Search code examples
pythonarraysnumpycombinationscell-array

Python: Cell arrays comparison using minus function


I have 3 cell arrays with each cell array have different sizes of array. How can I perform minus function for each of the possible combinations of cell arrays?

For example:

import numpy as np
a=np.array([[np.array([[2,2,1,2]]),np.array([[1,3]])]])
b=np.array([[np.array([[4,2,1]])]])
c=np.array([[np.array([[1,2]]),np.array([[4,3]])]])

The possible combination here is a-b, a-c and b-c.
Let's say a - b:

a=2,2,1,2 and 1,3

b=4,2,1


The desired result come with shifting windows due to different size array:

(2,2,1)-(4,2,1) ----> -2,0,0
(2,1,2)-(4,2,1) ----> -2,-1,1
(1,3)  -(4,2)   ----> -3,1,1
(1,3)  -(2,1)   ----> 4,-1,2

I would like to know how to use python create shifting window that allow me to minus my cell arrays.


Solution

  • I think this pair of functions does what you want. The first may need some tweaking to get the pairing of the differences right.

    import numpy as np
    
    def diffs(a,b):
        # collect sliding window differences
        # length of window determined by the shorter array
        # if a,b are not arrays, need to replace b[...]-a with
        # a list comprehension
        n,m=len(a),len(b)
        if n>m:
            # ensure s is the shorter
            b,a=a,b # switch
            n,m=len(a),len(b)
            # may need to correct for sign switch
        result=[]
        for i in range(0,1+m-n):
            result.append(b[i:i+n]-a)
        return result
    
    def alldiffs(a,b):
        # collect all the differences for elements of a and b
        # a,b could be lists or arrays of arrays, or 2d arrays
        result=[]
        for aa in a:
            for bb in b:
                result.append(diffs(aa,bb))
        return result
    
    # define the 3 arrays
    # each is a list of 1d arrays
    
    a=[np.array([2,2,1,2]),np.array([1,3])]
    b=[np.array([4,2,1])]
    c=[np.array([1,2]),np.array([4,3])]
    
    # display the differences
    print(alldiffs(a,b))
    print(alldiffs(a,c))
    print(alldiffs(b,c))
    

    producing (with some pretty printing):

    1626:~/mypy$ python stack30678737.py 
    [[array([-2,  0,  0]), array([-2, -1,  1])], 
     [array([ 3, -1]), array([ 1, -2])]]
    
    [[array([1, 0]), array([ 1, -1]), array([0, 0])], 
     [array([-2, -1]), array([-2, -2]), array([-3, -1])], 
     [array([ 0, -1])], [array([3, 0])]]
    
    [[array([3, 0]), array([ 1, -1])], 
     [array([ 0, -1]), array([-2, -2])]]
    

    Comparing my answer to yours, I wonder, are you padding your shorter arrays with 0 so the result is always 3 elements long?

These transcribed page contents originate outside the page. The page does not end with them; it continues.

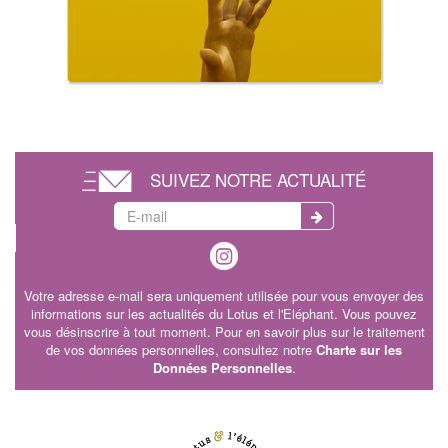
SUIVEZ NOTRE ACTUALITÉ
Votre adresse e-mail sera uniquement utilisée pour vous envoyer des
informations sur les actualités du Lotus et l'Eléphant. Vous pouvez
vous désinscrire à tout moment. Pour en savoir plus sur le traitement
de vos données personnelles, consultez notre
Charte sur les
Données Personnelles
.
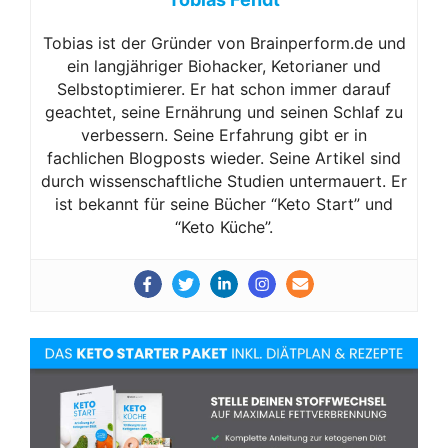
Tobias ist der Gründer von Brainperform.de und
ein langjähriger Biohacker, Ketorianer und
Selbstoptimierer. Er hat schon immer darauf
geachtet, seine Ernährung und seinen Schlaf zu
verbessern. Seine Erfahrung gibt er in
fachlichen Blogposts wieder. Seine Artikel sind
durch wissenschaftliche Studien untermauert. Er
ist bekannt für seine Bücher “Keto Start” und
“Keto Küche”.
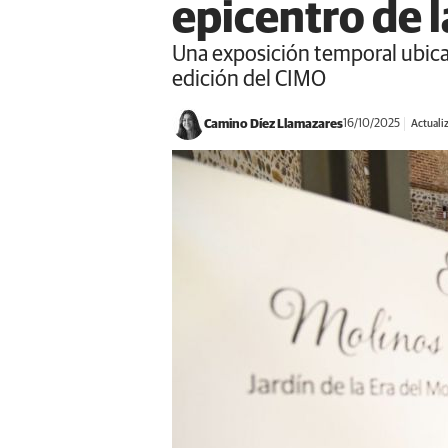
epicentro de 
Una exposición temporal ubicad
edición del CIMO
Camino Díez Llamazares
16/10/2025
Actuali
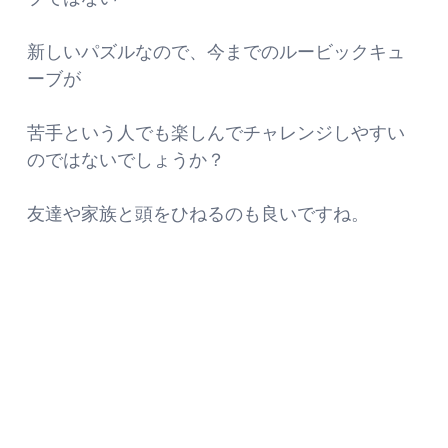
新しいパズルなので、今までのルービックキュ
ーブが
苦手という人でも楽しんでチャレンジしやすい
のではないでしょうか？
友達や家族と頭をひねるのも良いですね。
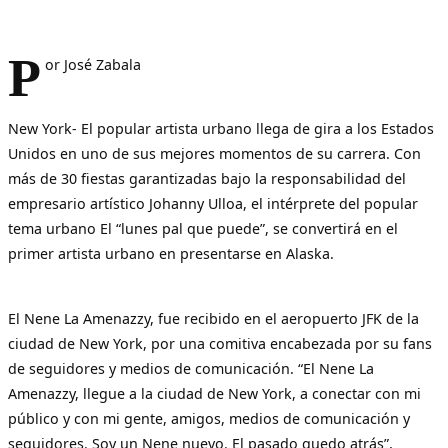
P
or José Zabala
New York- El popular artista urbano llega de gira a los Estados
Unidos en uno de sus mejores momentos de su carrera. Con
más de 30 fiestas garantizadas bajo la responsabilidad del
empresario artístico Johanny Ulloa, el intérprete del popular
tema urbano El “lunes pal que puede”, se convertirá en el
primer artista urbano en presentarse en Alaska.
El Nene La Amenazzy, fue recibido en el aeropuerto JFK de la
ciudad de New York, por una comitiva encabezada por su fans
de seguidores y medios de comunicación. “El Nene La
Amenazzy, llegue a la ciudad de New York, a conectar con mi
público y con mi gente, amigos, medios de comunicación y
seguidores. Soy un Nene nuevo. El pasado quedo atrás”,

    Changing a to a=[np.array([2,2,1,2]),np.array([0,1,3]),np.array([1,3,0])]

    produces:

    [[array([-2,  0,  0]), array([-2, -1,  1])], 
     [array([ 4,  1, -2])], [array([ 3, -1,  1])]]
    

    I suppose you could do something fancier with this inner loop:

    for i in range(0,1+m-n):
        result.append(b[i:i+n]-a)
    

    But why? The first order of business is to get the problem specifications clear. Speed can wait. Besides sliding window code in image packages, there is a neat striding trick in np.lib.stride_tricks.as_strided. But I doubt if that will save time, especially not in small examples like this.